Hersant Jeanne, Lecoq Simon, Ramondou Pierre, Papon Xavier, Feuilloy Mathieu, Abraham Pierre, Henni Samir
Vascular Medicine, University Hospital, Angers, France.
UMR CNRS 1083 INSERM 6015, LUNAM University, Angers, France.
Front Physiol. 2022 Feb 11;13:726315. doi: 10.3389/fphys.2022.726315. eCollection 2022.
Thoracic outlet syndrome (TOS) should be considered of arterial origin only if patients have clinical symptoms that are the result of documented symptomatic ischemia. Simultaneous recording of inflow impairment and forearm ischemia in patients with suspected TOS has never been reported to date.

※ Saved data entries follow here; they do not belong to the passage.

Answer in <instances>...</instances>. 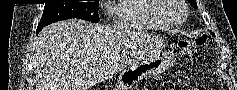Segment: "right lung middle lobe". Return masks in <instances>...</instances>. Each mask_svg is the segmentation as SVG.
<instances>
[{
	"instance_id": "obj_1",
	"label": "right lung middle lobe",
	"mask_w": 237,
	"mask_h": 90,
	"mask_svg": "<svg viewBox=\"0 0 237 90\" xmlns=\"http://www.w3.org/2000/svg\"><path fill=\"white\" fill-rule=\"evenodd\" d=\"M98 4L99 0L86 3L45 4L42 18L37 27V33L51 23L71 18H79L93 23H98L100 20L98 14Z\"/></svg>"
}]
</instances>
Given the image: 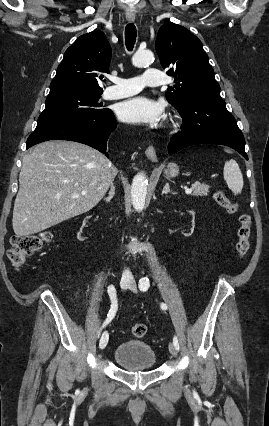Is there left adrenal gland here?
Masks as SVG:
<instances>
[{
	"instance_id": "left-adrenal-gland-1",
	"label": "left adrenal gland",
	"mask_w": 269,
	"mask_h": 426,
	"mask_svg": "<svg viewBox=\"0 0 269 426\" xmlns=\"http://www.w3.org/2000/svg\"><path fill=\"white\" fill-rule=\"evenodd\" d=\"M168 193L175 194L173 191L170 190L169 183H166L164 188H163L162 195L168 194Z\"/></svg>"
}]
</instances>
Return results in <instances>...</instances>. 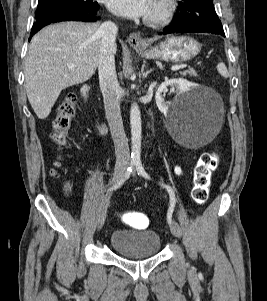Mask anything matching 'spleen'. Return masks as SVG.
<instances>
[{
  "label": "spleen",
  "mask_w": 267,
  "mask_h": 301,
  "mask_svg": "<svg viewBox=\"0 0 267 301\" xmlns=\"http://www.w3.org/2000/svg\"><path fill=\"white\" fill-rule=\"evenodd\" d=\"M217 71L224 78H227L229 76V72L227 70V67H226V65L223 62L218 63V65H217Z\"/></svg>",
  "instance_id": "1"
}]
</instances>
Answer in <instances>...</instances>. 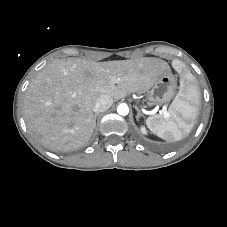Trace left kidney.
<instances>
[{
	"label": "left kidney",
	"mask_w": 227,
	"mask_h": 227,
	"mask_svg": "<svg viewBox=\"0 0 227 227\" xmlns=\"http://www.w3.org/2000/svg\"><path fill=\"white\" fill-rule=\"evenodd\" d=\"M140 132L144 135H147V130H146L145 126L140 125Z\"/></svg>",
	"instance_id": "left-kidney-1"
}]
</instances>
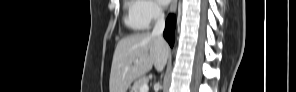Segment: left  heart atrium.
Returning a JSON list of instances; mask_svg holds the SVG:
<instances>
[{
  "instance_id": "39dd6f15",
  "label": "left heart atrium",
  "mask_w": 296,
  "mask_h": 92,
  "mask_svg": "<svg viewBox=\"0 0 296 92\" xmlns=\"http://www.w3.org/2000/svg\"><path fill=\"white\" fill-rule=\"evenodd\" d=\"M158 3L161 5H166L168 3V1L167 0H159Z\"/></svg>"
}]
</instances>
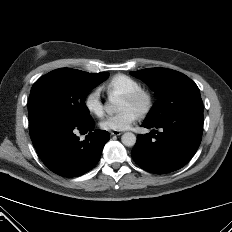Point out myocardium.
<instances>
[{"label": "myocardium", "instance_id": "obj_1", "mask_svg": "<svg viewBox=\"0 0 232 232\" xmlns=\"http://www.w3.org/2000/svg\"><path fill=\"white\" fill-rule=\"evenodd\" d=\"M123 98L137 106L140 115L147 114L153 103L152 95L149 91L141 88L131 93L123 95Z\"/></svg>", "mask_w": 232, "mask_h": 232}]
</instances>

We hypothesized that ischemia would occur in cases of severely impaired inflow, resulting in a non-linear relationship between changes in pulse amplitude (PA) and the estimation of ischemia during provocative attitudinal upper limb positioning.
Prospective single center interventional study.
Fifty-five patients with suspected thoracic outlet syndrome.
We measured the minimal decrease from rest of transcutaneous oximetry pressure (DROPm) as an estimation of oxygen deficit and arterial pulse photo-plethysmography to measure pulse amplitude changes from rest (PA-change) on both arms during the candlestick phase of a "Ca + Pra" maneuver. "Ca + Pra" is a modified Roos test allowing the estimation of maximal PA-change during the "Pra" phase. We compared the DROPm values between deciles of PA-changes with ANOVA. We then analyzed the relationship between mean PA-change and mean DROPm of each decile with linear and second-degree polynomial (non-linear) models. Results are reported as median [25/75 centiles]. Statistical significance was < 0.05.
DROPm values ranged -11.5 [-22.9/-7.2] and - 12.3 [-23.3/-7.4] mmHg and PA-change ranged 36.4 [4.6/63.8]% and 38.4 [-2.0/62.1]% in the right and left forearms, respectively. The coefficient of determination between median DROPm and median PA-change was = 0.922 with a second-degree polynomial fitting, but only = 0.847 with a linear approach.
Oxygen availability was decreased in cases of severe but not moderate attitudinal inflow impairments. Undertaking simultaneous A-PPG and forearm oximetry during the "Ca + Pra" maneuver is an interesting approach for providing objective proof of ischemia in patients with symptoms of TOS suspected of arterial origin.
仅当患者出现有记录的症状性缺血所致的临床症状时,才应考虑胸廓出口综合征(TOS)源于动脉。迄今为止,尚未有关于在疑似TOS患者中同时记录血流灌注受损情况和前臂缺血情况的报道。我们推测,在血流严重受损的情况下会发生缺血,这会导致在诱发上肢特定姿势时脉搏幅度(PA)变化与缺血评估之间呈非线性关系。
前瞻性单中心干预性研究。
55例疑似胸廓出口综合征患者。
在“钙剂+握拳”动作的“握拳”阶段,我们测量经皮血氧饱和度压力从静息状态的最小下降值(DROPm),以此作为氧亏空的评估指标,并使用动脉脉搏光电容积描记法测量双臂从静息状态开始的脉搏幅度变化(PA变化)。“钙剂+握拳”是一种改良的鲁斯试验,可用于评估“握拳”阶段的最大PA变化。我们使用方差分析比较PA变化十分位数之间的DROPm值。然后,我们使用线性和二次多项式(非线性)模型分析每个十分位数的平均PA变化与平均DROPm之间的关系。结果以中位数[第25/75百分位数]报告。统计学显著性为<0.05。
右前臂和左前臂的DROPm值分别为-11.5 [-22.9/-7.2] mmHg和-12.3 [-23.3/-7.4] mmHg,PA变化分别为36.4 [4.6/63.8]%和38.4 [-2.0/62.1]%。二次多项式拟合时,中位数DROPm与中位数PA变化之间的决定系数为=0.922,但线性方法时仅为=0.847。
在严重但非中度的姿势性血流灌注受损情况下,氧供应会减少。在“钙剂+握拳”动作期间同时进行动脉脉搏光电容积描记法和前臂血氧饱和度测量,是为疑似源于动脉的TOS症状患者提供缺血客观证据的一种有趣方法。